→ **GOAL OF THE EXERCISE**
The word "创业板指" occurs in some lines of the data. Return each such line.

→ **DATA RECORDS**
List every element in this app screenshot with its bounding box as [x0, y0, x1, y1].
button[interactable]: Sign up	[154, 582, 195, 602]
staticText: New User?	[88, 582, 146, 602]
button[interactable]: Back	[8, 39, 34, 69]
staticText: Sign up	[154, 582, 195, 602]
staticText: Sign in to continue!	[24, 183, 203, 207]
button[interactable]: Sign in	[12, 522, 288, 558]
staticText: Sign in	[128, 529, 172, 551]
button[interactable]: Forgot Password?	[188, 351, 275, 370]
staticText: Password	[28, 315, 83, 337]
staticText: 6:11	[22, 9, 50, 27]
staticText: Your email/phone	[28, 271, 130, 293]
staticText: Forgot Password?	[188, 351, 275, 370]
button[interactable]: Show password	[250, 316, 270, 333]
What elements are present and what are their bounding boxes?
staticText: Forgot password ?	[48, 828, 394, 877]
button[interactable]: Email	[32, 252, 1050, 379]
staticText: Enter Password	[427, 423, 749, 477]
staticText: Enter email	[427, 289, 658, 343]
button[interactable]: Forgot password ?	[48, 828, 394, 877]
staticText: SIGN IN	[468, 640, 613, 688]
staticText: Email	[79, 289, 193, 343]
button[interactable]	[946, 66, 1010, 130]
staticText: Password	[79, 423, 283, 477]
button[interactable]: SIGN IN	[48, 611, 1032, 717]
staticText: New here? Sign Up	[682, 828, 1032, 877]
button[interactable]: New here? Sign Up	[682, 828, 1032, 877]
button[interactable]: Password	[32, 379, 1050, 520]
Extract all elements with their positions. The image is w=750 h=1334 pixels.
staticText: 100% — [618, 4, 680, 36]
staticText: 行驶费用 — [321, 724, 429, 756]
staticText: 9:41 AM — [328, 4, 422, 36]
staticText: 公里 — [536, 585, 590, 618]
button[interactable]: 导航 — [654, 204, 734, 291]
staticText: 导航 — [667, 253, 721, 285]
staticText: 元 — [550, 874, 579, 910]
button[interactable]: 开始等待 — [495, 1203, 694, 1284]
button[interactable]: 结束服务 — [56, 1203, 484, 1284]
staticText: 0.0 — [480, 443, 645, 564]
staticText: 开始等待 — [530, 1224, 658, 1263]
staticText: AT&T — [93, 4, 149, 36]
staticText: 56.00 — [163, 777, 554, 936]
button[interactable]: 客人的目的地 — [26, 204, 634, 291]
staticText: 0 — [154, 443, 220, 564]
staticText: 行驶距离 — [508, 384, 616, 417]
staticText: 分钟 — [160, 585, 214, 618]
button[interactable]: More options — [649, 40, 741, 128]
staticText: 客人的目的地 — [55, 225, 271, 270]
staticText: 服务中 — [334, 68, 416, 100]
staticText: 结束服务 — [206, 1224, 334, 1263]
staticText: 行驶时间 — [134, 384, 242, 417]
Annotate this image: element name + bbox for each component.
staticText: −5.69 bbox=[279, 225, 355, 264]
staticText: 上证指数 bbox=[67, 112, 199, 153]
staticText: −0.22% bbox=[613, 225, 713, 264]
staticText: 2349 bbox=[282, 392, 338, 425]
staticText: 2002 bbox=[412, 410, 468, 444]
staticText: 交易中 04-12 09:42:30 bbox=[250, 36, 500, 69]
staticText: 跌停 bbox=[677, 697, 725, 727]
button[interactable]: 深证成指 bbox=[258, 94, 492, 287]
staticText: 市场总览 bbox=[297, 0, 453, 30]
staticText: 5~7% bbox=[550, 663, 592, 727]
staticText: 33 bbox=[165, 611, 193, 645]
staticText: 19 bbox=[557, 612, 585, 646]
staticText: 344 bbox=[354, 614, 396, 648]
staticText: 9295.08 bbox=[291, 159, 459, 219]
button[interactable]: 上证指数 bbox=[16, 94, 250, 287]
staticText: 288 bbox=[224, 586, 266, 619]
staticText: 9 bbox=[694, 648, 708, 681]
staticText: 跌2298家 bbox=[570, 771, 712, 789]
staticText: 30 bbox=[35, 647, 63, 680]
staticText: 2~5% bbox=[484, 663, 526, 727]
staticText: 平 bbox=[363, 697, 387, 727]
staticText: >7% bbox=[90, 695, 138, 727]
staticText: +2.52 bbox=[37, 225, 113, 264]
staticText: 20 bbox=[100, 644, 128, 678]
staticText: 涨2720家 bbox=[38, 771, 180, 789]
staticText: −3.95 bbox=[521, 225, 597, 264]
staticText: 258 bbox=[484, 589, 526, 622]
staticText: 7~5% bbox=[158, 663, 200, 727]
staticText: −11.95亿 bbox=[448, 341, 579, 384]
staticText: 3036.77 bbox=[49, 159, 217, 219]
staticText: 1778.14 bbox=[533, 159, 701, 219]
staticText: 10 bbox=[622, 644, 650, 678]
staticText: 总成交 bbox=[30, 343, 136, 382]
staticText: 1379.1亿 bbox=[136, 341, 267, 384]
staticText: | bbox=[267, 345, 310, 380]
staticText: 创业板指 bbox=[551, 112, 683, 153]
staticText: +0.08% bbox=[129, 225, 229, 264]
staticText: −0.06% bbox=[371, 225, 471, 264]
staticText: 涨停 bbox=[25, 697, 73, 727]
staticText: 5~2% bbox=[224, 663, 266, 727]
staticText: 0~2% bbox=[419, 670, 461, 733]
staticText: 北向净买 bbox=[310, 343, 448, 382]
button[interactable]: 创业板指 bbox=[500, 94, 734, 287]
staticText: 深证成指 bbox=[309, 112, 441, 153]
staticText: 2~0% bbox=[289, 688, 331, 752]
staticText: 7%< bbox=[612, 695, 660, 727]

→ **REPLY TO THE TASK**
staticText: 创业板指 bbox=[551, 112, 683, 153]
button[interactable]: 创业板指 bbox=[500, 94, 734, 287]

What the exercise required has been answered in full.